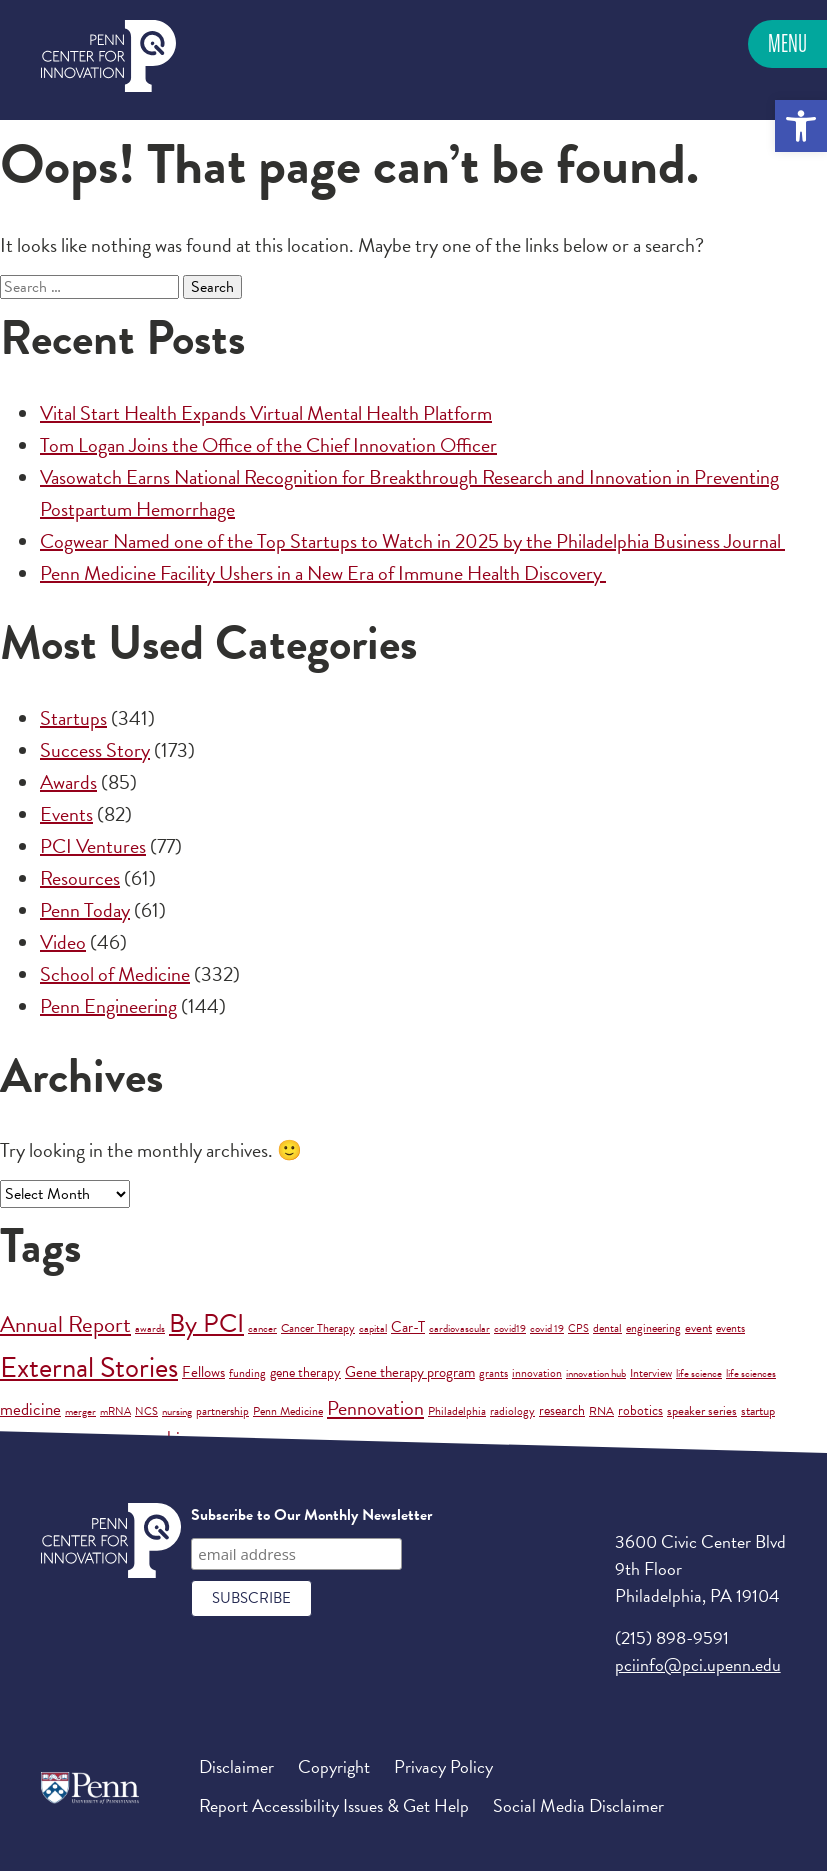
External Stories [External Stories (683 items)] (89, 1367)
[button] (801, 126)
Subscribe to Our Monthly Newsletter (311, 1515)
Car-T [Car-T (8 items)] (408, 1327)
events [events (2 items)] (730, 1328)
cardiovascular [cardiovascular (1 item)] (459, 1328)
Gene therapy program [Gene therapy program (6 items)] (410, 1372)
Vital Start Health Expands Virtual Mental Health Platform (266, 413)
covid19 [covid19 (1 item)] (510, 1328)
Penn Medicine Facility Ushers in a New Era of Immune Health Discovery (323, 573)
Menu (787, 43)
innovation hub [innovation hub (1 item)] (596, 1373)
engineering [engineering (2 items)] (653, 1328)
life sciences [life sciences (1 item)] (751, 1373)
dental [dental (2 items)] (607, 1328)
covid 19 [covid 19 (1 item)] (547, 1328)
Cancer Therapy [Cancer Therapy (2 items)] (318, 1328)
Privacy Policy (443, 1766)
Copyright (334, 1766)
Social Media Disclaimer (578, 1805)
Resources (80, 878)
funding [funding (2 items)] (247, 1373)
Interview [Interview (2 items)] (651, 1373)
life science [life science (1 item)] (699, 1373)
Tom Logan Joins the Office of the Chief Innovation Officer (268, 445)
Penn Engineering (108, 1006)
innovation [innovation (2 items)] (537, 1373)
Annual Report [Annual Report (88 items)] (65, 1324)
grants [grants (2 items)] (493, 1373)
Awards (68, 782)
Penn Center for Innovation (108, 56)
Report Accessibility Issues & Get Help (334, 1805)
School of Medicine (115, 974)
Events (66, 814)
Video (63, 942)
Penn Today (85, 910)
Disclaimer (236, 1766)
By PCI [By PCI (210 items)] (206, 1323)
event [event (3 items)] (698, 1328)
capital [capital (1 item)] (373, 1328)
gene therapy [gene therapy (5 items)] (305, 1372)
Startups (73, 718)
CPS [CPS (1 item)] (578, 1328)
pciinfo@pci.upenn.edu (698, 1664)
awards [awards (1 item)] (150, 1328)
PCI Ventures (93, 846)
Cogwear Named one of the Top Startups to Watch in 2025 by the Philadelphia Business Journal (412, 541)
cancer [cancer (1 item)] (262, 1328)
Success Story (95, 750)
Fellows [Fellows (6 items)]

──────────

- GOAL OF THE EXERCISE -
Copy whichever lines in the listing above hold "Medicine".

- OUTPUT FOR THIS TASK -
Penn Medicine Facility Ushers in a New Era of Immune Health Discovery (323, 573)
School of Medicine (115, 974)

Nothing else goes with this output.